Greed: a film by Erich von Stroheim is from the Classic Film Scripts series and was published in 1972. It contains the full shooting script of the original unedited movie, reviews and commentaries by the actors and cameramen involved with the picture, as well as a candid article by von Stroheim himself. As I had just watched the 239-minute partially restored version of the film the day before I started to read this book, and then watched the 133-minute general release that same evening, I was able to recall everything in the movie as I spent two weeks with this hefty script. At 352 pages this was also a weighty book as the paper was thick.
I am glad I watched the longer version of the movie first, as I now feel that the shorter version (albeit the version that was released to the public) would have been harder to follow because of continuity issues. I say this in retrospect after having read the script for the original 8½-hour movie. With the 239-minute or four-hour version still fresh in my mind I was able to fill in the backstories with the script. The entire film made so much more sense with the added scenes in the script, such as the McTeagues’ deterioration from happy newlyweds to a miserly quibbling couple. This transformation was a slow evolution over the 8½ hours instead of the Jekyll and Hyde switch as depicted in the released print. Another detail found in the full script which was entirely cut out and not even included in the partially restored version depicted the reason Trina Sieppe needed to see the (impostor) dentist McTeague. She had been injured in an accident after she fell off a swing which her fiancé Marcus had been pushing. In both versions of the film I saw, she and Marcus simply showed up at McTeague’s dental office. The two subplots, one excised completely and the other almost entirely from the released print were fleshed out in the script. Only hints of each subplot were included in the partial 239-minute restoration. One unfortunate character, that of Zerkow the junkman, was cut out entirely in the released print, so the subplot involving him never even existed.

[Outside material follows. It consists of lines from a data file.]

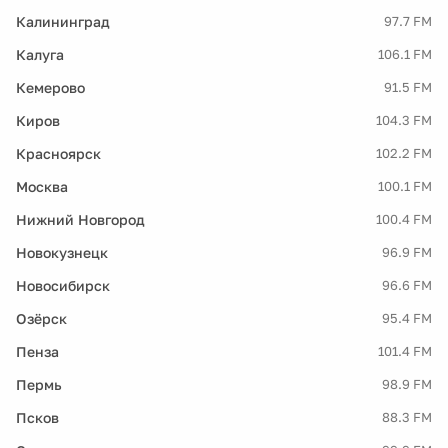
Калининград
97.7 FM
Калуга
106.1 FM
Кемерово
91.5 FM
Киров
104.3 FM
Красноярск
102.2 FM
Москва
100.1 FM
Нижний Новгород
100.4 FM
Новокузнецк
96.9 FM
Новосибирск
96.6 FM
Озёрск
95.4 FM
Пенза
101.4 FM
Пермь
98.9 FM
Псков
88.3 FM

Von Stroheim had the propensity to refer to McTeague in stage directions using the words “stupid” or “stupidly”. Although I usually take notes to include passages of the text within my reviews, I knew that I could pick up the script and open it anywhere and without any great effort find such references, such as “The cashier roars and McTeague moves away, gazing stupidly at the blue pasteboard.” and “McTeague looks up and nods stupidly as Marcus and Trina walk over towards the door.”. The reader or movie viewer knows that despite being an unlicenced dentist McTeague is not the brightest of men and rather slow on the uptake. That said, the overuse of “stupid” made it seem as if von Stroheim wanted to portray him as an imbecile.
No matter what sources I have checked since seeing both versions of the film and reading the script, I could not find out how long the von Stroheim original was. Was it ten hours? The very first line about the shooting script states that it was ten hours. Or was it less than eight? Most sources claim 8½ hours. I recalled this inconsistency as I read the commentaries about shooting on location in Death Valley. Actor Jean Hersholt claimed that the temperature soared to 161°F, which is an exaggeration to say the least. Cameraman William Daniels wrote that it was 132°F in the shade and von Stroheim himself recalled that it was “142 degrees Fahrenheit in the shade, and no shade.”. Only the Daniels claim seems plausible.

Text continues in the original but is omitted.